• **WHAT IS REQUIRED**: Starting at the first line of the entries below, please return exactly each line up to and including the one with "en portobello pizza. Maak eens"; pictures stay out.

• **Saved data entries**:
*** Block opens ***
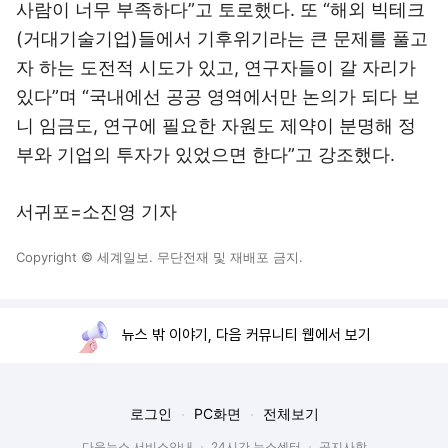
사람이 너무 부족하다”고 토로했다. 또 “해외 빅테크
(거대기술기업)들에서 기후위기라는 큰 문제를 풀고
자 하는 도전적 시도가 있고, 연구자들이 갈 자리가
있다”며 “국내에선 공공 영역에서만 논의가 되다 보
니 임금도, 연구에 필요한 자원도 제약이 분명해 정
부와 기업의 투자가 있었으면 한다”고 강조했다.
서귀포=소진영 기자
Copyright © 세계일보. 무단전재 및 재배포 금지.
뉴스 밖 이야기, 다음 커뮤니티 웹에서 보기
로그인
PC화면
전체보기
다음뉴스 서비스안내
24시간 뉴스센터
공지사항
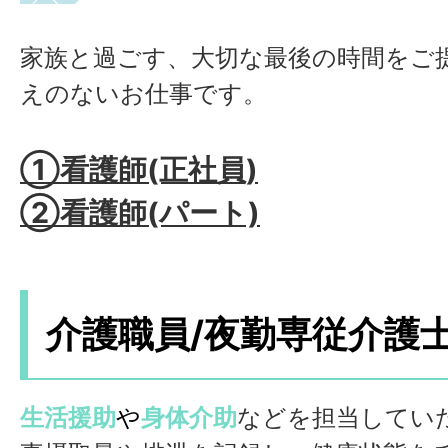
家族と過ごす、大切な最後の時間をご
えのないお仕事です。
①看護師(正社員)
②看護師(パート)
介護職員/夜勤専従介護
生活援助
や
身体介助
などを担当してい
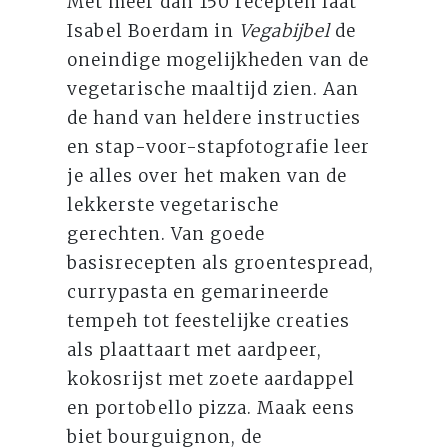
Met meer dan 150 recepten laat
Isabel Boerdam in
Vegabijbel
de
oneindige mogelijkheden van de
vegetarische maaltijd zien. Aan
de hand van heldere instructies
en stap-voor-stapfotografie leer
je alles over het maken van de
lekkerste vegetarische
gerechten. Van goede
basisrecepten als groentespread,
currypasta en gemarineerde
tempeh tot feestelijke creaties
als plaattaart met aardpeer,
kokosrijst met zoete aardappel
en portobello pizza. Maak eens
biet bourguignon, de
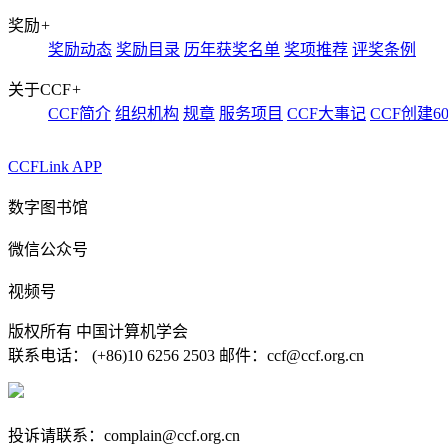
奖励
+
奖励动态
奖励目录
历年获奖名单
奖项推荐
评奖条例
关于CCF
+
CCF简介
组织机构
规章
服务项目
CCF大事记
CCF创建6
CCFLink APP
数字图书馆
微信公众号
视频号
版权所有 中国计算机学会
联系电话： (+86)10 6256 2503 邮件：ccf@ccf.org.cn
京公网安备 11010802032778号
京ICP备13000930号-4
投诉请联系：complain@ccf.org.cn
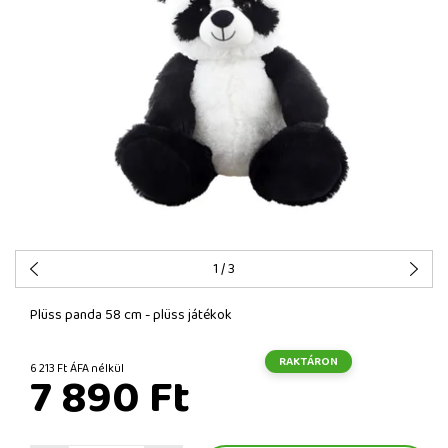
1
/ 3
Plüss panda 58 cm - plüss játékok
RAKTÁRON
6 213 Ft ÁFA nélkül
7 890 Ft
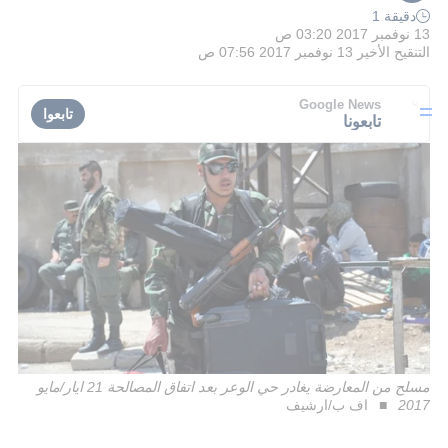
دقيقة 1
13 نوفمبر 2017 03:20 ص
التنقيح الأخير
13 نوفمبر 2017 07:56 ص
Google News
تابعوا
تابعونا
مسلح من المعارضة يغادر حي الوعر بعد اتفاق المصالحة 21 ايار/مايو
2017
اف ب/ارشيف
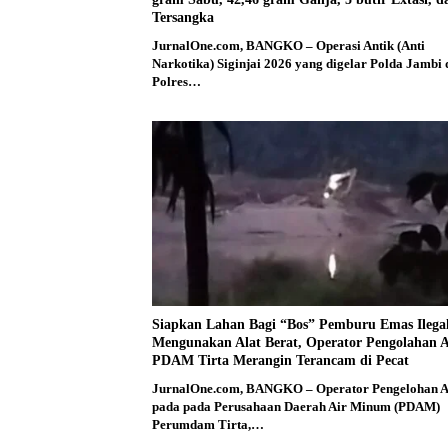
Tersangka
JurnalOne.com, BANGKO – Operasi Antik (Anti
Narkotika) Siginjai 2026 yang digelar Polda Jambi
Polres…
Siapkan Lahan Bagi “Bos” Pemburu Emas Ilega
Mengunakan Alat Berat, Operator Pengolahan A
PDAM Tirta Merangin Terancam di Pecat
JurnalOne.com, BANGKO – Operator Pengelohan A
pada pada Perusahaan Daerah Air Minum (PDAM)
Perumdam Tirta,…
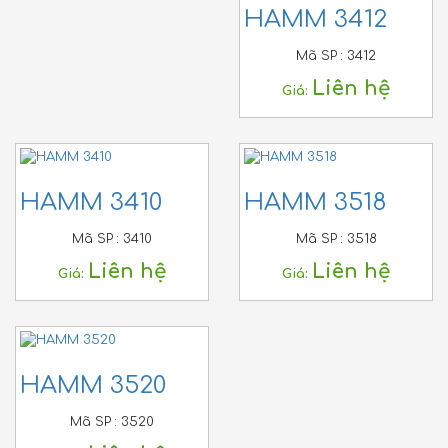
HAMM 3412
Mã SP :
3412
Liên hệ
Giá:
HAMM 3410
HAMM 3518
Mã SP :
3410
Mã SP :
3518
Liên hệ
Liên hệ
Giá:
Giá:
HAMM 3520
Mã SP :
3520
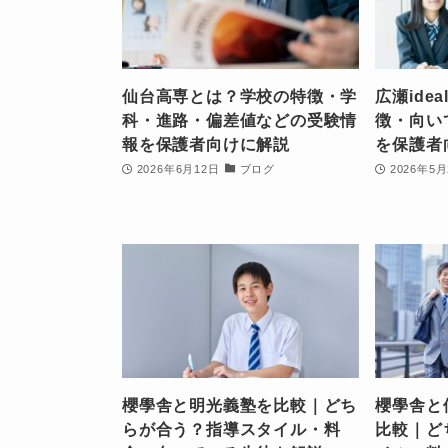
仙台高専とは？学校の特徴・学
広瀬ide
科・進路・偏差値などの受験情
徴・向い
報を保護者向けに解説
を保護者
2026年6月12日
ブログ
2026年5月
櫻學舎と明光義塾を比較｜どち
櫻學舎と
らが合う？指導スタイル・料
比較｜ど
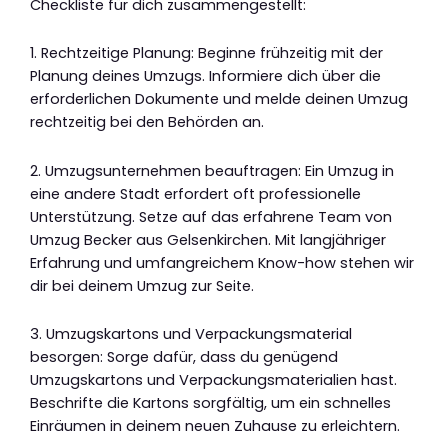
Checkliste für dich zusammengestellt:
1. Rechtzeitige Planung: Beginne frühzeitig mit der
Planung deines Umzugs. Informiere dich über die
erforderlichen Dokumente und melde deinen Umzug
rechtzeitig bei den Behörden an.
2. Umzugsunternehmen beauftragen: Ein Umzug in
eine andere Stadt erfordert oft professionelle
Unterstützung. Setze auf das erfahrene Team von
Umzug Becker aus Gelsenkirchen. Mit langjähriger
Erfahrung und umfangreichem Know-how stehen wir
dir bei deinem Umzug zur Seite.
3. Umzugskartons und Verpackungsmaterial
besorgen: Sorge dafür, dass du genügend
Umzugskartons und Verpackungsmaterialien hast.
Beschrifte die Kartons sorgfältig, um ein schnelles
Einräumen in deinem neuen Zuhause zu erleichtern.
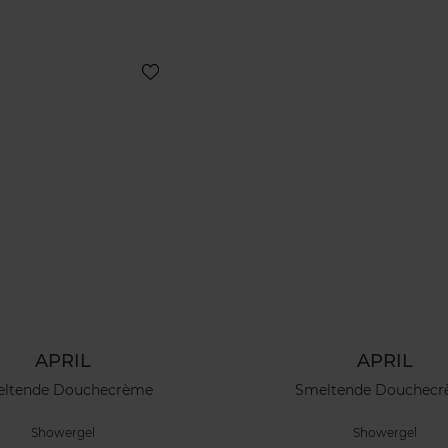
APRIL
APRIL
ltende Douchecrème
Smeltende Douchec
Showergel
Showergel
*** Block closes ***
• **RESPONSE BELOW**:
사람이 너무 부족하다”고 토로했다. 또 “해외 빅테크
(거대기술기업)들에서 기후위기라는 큰 문제를 풀고
자 하는 도전적 시도가 있고, 연구자들이 갈 자리가
있다”며 “국내에선 공공 영역에서만 논의가 되다 보
니 임금도, 연구에 필요한 자원도 제약이 분명해 정
부와 기업의 투자가 있었으면 한다”고 강조했다.
서귀포=소진영 기자
Copyright © 세계일보. 무단전재 및 재배포 금지.
뉴스 밖 이야기, 다음 커뮤니티 웹에서 보기
로그인
PC화면
전체보기
다음뉴스 서비스안내
24시간 뉴스센터
공지사항
家族と過ごす、大切な最後の時間をご
えのないお仕事です。
①看護師(正社員)
②看護師(パート)
介護職員/夜勤専従介護
生活援助
や
身体介助
などを担当してい
Met meer dan 150 recepten laat
Isabel Boerdam in
Vegabijbel
de
oneindige mogelijkheden van de
vegetarische maaltijd zien. Aan
de hand van heldere instructies
en stap-voor-stapfotografie leer
je alles over het maken van de
lekkerste vegetarische
gerechten. Van goede
basisrecepten als groentespread,
currypasta en gemarineerde
tempeh tot feestelijke creaties
als plaattaart met aardpeer,
kokosrijst met zoete aardappel
en portobello pizza. Maak eens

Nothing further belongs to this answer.